**Directions for this task**
Transcribe, word for word and without additions, each line below from the one containing "ICC is our general" through the one containing "project teams will", both ends included.

BEGIN

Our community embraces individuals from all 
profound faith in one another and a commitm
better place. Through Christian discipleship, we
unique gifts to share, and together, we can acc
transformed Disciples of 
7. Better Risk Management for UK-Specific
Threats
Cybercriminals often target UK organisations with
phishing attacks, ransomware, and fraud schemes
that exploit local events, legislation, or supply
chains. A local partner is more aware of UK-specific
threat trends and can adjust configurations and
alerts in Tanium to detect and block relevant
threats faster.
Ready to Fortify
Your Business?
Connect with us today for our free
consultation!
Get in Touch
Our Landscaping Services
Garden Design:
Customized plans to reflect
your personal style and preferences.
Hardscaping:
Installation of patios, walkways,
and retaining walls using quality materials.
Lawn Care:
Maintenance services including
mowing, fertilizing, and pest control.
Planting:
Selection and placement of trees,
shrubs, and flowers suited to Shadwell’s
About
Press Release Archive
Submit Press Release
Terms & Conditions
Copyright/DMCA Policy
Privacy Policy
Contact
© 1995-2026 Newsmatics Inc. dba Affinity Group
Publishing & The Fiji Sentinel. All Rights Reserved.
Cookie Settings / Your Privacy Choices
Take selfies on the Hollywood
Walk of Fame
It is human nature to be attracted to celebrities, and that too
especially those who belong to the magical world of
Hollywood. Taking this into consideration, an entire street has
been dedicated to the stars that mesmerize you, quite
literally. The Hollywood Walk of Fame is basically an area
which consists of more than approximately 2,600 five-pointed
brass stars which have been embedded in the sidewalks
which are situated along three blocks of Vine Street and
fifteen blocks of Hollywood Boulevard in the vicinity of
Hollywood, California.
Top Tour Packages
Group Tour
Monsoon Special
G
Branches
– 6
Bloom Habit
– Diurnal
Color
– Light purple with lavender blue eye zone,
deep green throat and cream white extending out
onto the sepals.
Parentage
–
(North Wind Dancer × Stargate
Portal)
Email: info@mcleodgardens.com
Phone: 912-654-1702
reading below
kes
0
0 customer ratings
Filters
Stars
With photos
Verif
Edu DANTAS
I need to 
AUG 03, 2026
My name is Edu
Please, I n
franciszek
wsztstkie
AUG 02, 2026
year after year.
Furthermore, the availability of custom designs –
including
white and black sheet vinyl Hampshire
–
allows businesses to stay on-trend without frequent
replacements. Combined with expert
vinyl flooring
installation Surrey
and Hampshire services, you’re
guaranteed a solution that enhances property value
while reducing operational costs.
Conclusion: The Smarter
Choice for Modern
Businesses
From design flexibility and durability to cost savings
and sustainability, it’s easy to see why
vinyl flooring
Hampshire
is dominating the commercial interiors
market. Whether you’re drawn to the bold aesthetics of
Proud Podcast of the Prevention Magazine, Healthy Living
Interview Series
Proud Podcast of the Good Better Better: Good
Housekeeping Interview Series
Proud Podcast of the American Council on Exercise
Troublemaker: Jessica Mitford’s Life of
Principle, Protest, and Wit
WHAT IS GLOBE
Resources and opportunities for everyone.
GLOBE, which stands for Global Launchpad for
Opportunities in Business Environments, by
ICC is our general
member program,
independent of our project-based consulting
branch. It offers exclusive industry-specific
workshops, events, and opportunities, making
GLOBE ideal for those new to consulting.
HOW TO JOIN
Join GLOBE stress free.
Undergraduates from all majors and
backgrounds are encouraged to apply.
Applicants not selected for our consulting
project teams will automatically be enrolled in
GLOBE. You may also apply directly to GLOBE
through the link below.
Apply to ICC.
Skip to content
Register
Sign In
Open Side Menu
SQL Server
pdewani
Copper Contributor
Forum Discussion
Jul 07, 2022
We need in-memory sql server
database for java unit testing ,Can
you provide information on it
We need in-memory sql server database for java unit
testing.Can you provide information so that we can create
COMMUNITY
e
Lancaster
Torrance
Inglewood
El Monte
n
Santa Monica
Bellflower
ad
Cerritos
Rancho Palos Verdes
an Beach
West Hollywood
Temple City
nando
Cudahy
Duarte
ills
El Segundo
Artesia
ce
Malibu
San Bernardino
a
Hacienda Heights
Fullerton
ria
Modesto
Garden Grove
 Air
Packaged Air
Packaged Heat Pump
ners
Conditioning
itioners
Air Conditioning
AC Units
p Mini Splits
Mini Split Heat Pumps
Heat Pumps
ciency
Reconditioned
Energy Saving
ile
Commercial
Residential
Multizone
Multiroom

END

**Solution for this task**
ICC is our general
member program,
independent of our project-based consulting
branch. It offers exclusive industry-specific
workshops, events, and opportunities, making
GLOBE ideal for those new to consulting.
HOW TO JOIN
Join GLOBE stress free.
Undergraduates from all majors and
backgrounds are encouraged to apply.
Applicants not selected for our consulting
project teams will automatically be enrolled in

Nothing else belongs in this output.